> WORK TASK:
Copy the entries below verbatim, omitting any pictures they contain.

[Bounding box prediction data]
┌──
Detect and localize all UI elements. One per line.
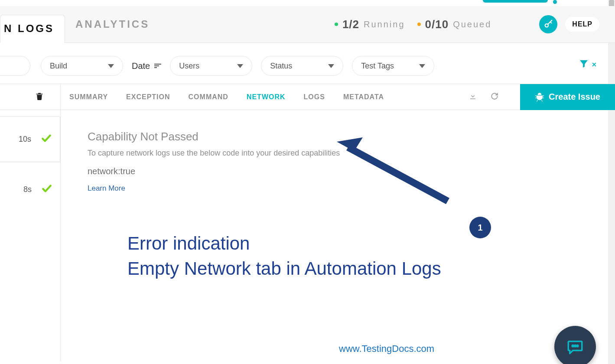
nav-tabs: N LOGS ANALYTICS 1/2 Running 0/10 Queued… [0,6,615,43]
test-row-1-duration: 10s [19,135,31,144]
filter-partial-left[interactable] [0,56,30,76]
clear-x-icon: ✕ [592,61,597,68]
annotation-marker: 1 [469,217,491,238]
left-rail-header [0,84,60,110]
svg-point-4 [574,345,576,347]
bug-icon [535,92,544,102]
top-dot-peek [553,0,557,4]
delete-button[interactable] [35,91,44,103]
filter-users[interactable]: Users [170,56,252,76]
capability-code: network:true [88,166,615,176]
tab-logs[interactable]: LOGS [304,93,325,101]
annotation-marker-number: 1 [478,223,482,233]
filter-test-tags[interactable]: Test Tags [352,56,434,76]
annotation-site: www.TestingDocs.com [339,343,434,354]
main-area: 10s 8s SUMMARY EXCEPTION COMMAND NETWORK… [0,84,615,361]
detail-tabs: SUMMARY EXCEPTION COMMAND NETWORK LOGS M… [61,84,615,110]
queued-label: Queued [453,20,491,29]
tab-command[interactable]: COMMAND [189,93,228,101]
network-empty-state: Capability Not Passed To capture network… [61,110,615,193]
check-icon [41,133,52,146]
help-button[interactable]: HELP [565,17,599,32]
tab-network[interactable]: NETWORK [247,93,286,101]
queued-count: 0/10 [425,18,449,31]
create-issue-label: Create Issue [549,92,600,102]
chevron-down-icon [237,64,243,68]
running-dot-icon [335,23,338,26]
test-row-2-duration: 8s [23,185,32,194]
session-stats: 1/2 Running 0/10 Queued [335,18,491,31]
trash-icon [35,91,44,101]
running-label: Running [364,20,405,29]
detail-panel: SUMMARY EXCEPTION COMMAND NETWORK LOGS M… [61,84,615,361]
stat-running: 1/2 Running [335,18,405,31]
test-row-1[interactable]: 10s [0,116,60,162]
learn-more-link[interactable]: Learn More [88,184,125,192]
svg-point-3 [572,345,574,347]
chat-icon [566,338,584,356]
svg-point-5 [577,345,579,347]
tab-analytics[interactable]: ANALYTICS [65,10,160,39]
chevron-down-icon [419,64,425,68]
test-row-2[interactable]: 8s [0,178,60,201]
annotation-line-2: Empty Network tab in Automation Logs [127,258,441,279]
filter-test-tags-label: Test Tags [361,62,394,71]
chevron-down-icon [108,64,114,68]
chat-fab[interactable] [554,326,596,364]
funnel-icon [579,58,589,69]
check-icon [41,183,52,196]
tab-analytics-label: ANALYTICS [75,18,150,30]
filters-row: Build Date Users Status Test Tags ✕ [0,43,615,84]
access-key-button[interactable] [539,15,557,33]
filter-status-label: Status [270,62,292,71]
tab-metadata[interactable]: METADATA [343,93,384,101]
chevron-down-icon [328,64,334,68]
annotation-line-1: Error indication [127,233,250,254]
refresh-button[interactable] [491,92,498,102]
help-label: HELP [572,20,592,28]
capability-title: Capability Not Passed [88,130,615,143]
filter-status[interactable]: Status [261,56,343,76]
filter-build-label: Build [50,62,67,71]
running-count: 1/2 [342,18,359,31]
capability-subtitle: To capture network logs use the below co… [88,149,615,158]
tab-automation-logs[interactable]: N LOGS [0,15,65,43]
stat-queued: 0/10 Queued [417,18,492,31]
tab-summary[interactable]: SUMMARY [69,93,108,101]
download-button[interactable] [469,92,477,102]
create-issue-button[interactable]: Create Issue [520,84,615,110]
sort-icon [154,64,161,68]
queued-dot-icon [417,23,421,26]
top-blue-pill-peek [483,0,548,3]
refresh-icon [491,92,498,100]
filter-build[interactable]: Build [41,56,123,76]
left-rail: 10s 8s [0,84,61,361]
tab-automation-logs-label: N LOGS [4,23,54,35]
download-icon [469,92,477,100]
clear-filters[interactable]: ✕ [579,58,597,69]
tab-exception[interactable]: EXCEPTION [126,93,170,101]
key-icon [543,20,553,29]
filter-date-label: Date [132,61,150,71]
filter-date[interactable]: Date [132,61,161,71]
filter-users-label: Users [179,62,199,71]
└──
> SOLVED EXERCISE:
Detect and localize all UI elements. One per line.
nav-tabs: N LOGS ANALYTICS 1/2 Running 0/10 Queued… [0,6,615,43]
test-row-1-duration: 10s [19,135,31,144]
filter-partial-left[interactable] [0,56,30,76]
clear-x-icon: ✕ [592,61,597,68]
annotation-marker: 1 [469,217,491,238]
left-rail-header [0,84,60,110]
svg-point-4 [574,345,576,347]
bug-icon [535,92,544,102]
top-dot-peek [553,0,557,4]
delete-button[interactable] [35,91,44,103]
filter-users[interactable]: Users [170,56,252,76]
capability-code: network:true [88,166,615,176]
tab-logs[interactable]: LOGS [304,93,325,101]
annotation-marker-number: 1 [478,223,482,233]
filter-test-tags[interactable]: Test Tags [352,56,434,76]
annotation-site: www.TestingDocs.com [339,343,434,354]
main-area: 10s 8s SUMMARY EXCEPTION COMMAND NETWORK… [0,84,615,361]
detail-tabs: SUMMARY EXCEPTION COMMAND NETWORK LOGS M… [61,84,615,110]
queued-label: Queued [453,20,491,29]
tab-command[interactable]: COMMAND [189,93,228,101]
network-empty-state: Capability Not Passed To capture network… [61,110,615,193]
check-icon [41,133,52,146]
help-button[interactable]: HELP [565,17,599,32]
tab-network[interactable]: NETWORK [247,93,286,101]
queued-count: 0/10 [425,18,449,31]
create-issue-label: Create Issue [549,92,600,102]
chevron-down-icon [237,64,243,68]
running-dot-icon [335,23,338,26]
test-row-2-duration: 8s [23,185,32,194]
session-stats: 1/2 Running 0/10 Queued [335,18,491,31]
trash-icon [35,91,44,101]
running-label: Running [364,20,405,29]
detail-panel: SUMMARY EXCEPTION COMMAND NETWORK LOGS M… [61,84,615,361]
stat-running: 1/2 Running [335,18,405,31]
test-row-1[interactable]: 10s [0,116,60,162]
learn-more-link[interactable]: Learn More [88,184,125,192]
svg-point-3 [572,345,574,347]
chat-icon [566,338,584,356]
svg-point-5 [577,345,579,347]
tab-analytics[interactable]: ANALYTICS [65,10,160,39]
chevron-down-icon [419,64,425,68]
test-row-2[interactable]: 8s [0,178,60,201]
annotation-line-2: Empty Network tab in Automation Logs [127,258,441,279]
filter-test-tags-label: Test Tags [361,62,394,71]
chevron-down-icon [108,64,114,68]
chat-fab[interactable] [554,326,596,364]
funnel-icon [579,58,589,69]
check-icon [41,183,52,196]
tab-analytics-label: ANALYTICS [75,18,150,30]
filters-row: Build Date Users Status Test Tags ✕ [0,43,615,84]
access-key-button[interactable] [539,15,557,33]
filter-status-label: Status [270,62,292,71]
tab-metadata[interactable]: METADATA [343,93,384,101]
chevron-down-icon [328,64,334,68]
annotation-line-1: Error indication [127,233,250,254]
refresh-button[interactable] [491,92,498,102]
help-label: HELP [572,20,592,28]
capability-title: Capability Not Passed [88,130,615,143]
filter-status[interactable]: Status [261,56,343,76]
filter-build-label: Build [50,62,67,71]
running-count: 1/2 [342,18,359,31]
capability-subtitle: To capture network logs use the below co… [88,149,615,158]
tab-automation-logs[interactable]: N LOGS [0,15,65,43]
stat-queued: 0/10 Queued [417,18,492,31]
tab-summary[interactable]: SUMMARY [69,93,108,101]
download-button[interactable] [469,92,477,102]
create-issue-button[interactable]: Create Issue [520,84,615,110]
sort-icon [154,64,161,68]
queued-dot-icon [417,23,421,26]
top-blue-pill-peek [483,0,548,3]
refresh-icon [491,92,498,100]
filter-build[interactable]: Build [41,56,123,76]
left-rail: 10s 8s [0,84,61,361]
tab-automation-logs-label: N LOGS [4,23,54,35]
download-icon [469,92,477,100]
clear-filters[interactable]: ✕ [579,58,597,69]
tab-exception[interactable]: EXCEPTION [126,93,170,101]
key-icon [543,20,553,29]
filter-date-label: Date [132,61,150,71]
filter-date[interactable]: Date [132,61,161,71]
filter-users-label: Users [179,62,199,71]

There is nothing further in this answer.